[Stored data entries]
*** Begin section ***
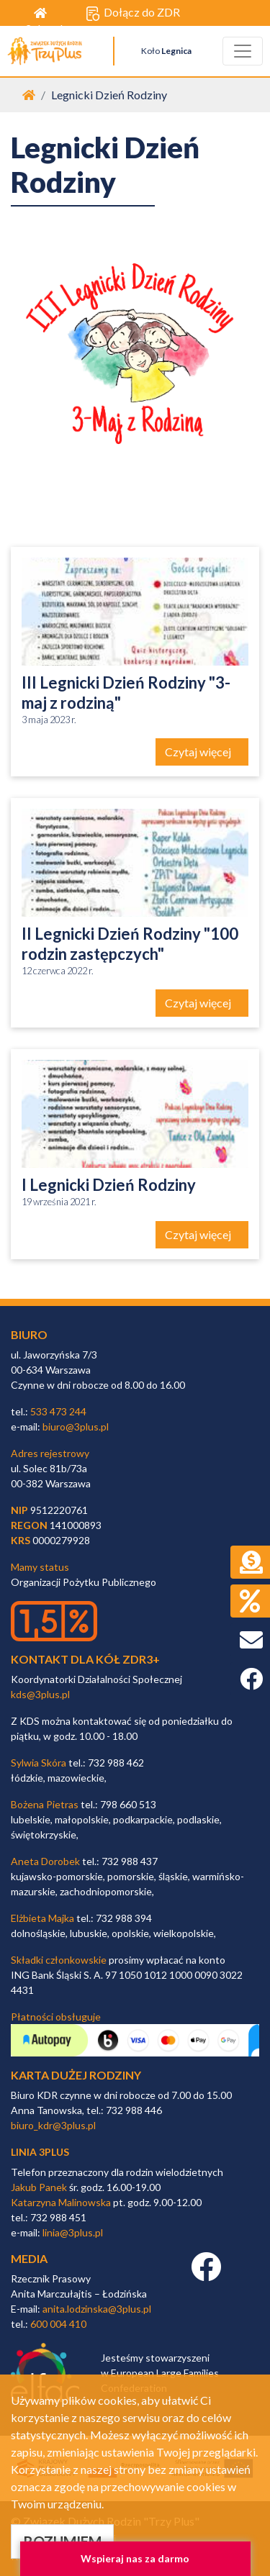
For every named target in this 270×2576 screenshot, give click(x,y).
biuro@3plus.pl (75, 1426)
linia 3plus (40, 2152)
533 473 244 (58, 1411)
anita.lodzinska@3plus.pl (96, 2309)
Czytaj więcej (199, 751)
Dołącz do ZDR (133, 13)
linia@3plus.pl (72, 2232)
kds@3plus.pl (40, 1694)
*** End section ***
**Prompt**
Starting at the line with "533 473 244 (58, 1411)", copy every line down to the last one above, exactly as written and with nothing else.

**Response below**
533 473 244 (58, 1411)
anita.lodzinska@3plus.pl (96, 2309)
Czytaj więcej (199, 751)
Dołącz do ZDR (133, 13)
linia@3plus.pl (72, 2232)
kds@3plus.pl (40, 1694)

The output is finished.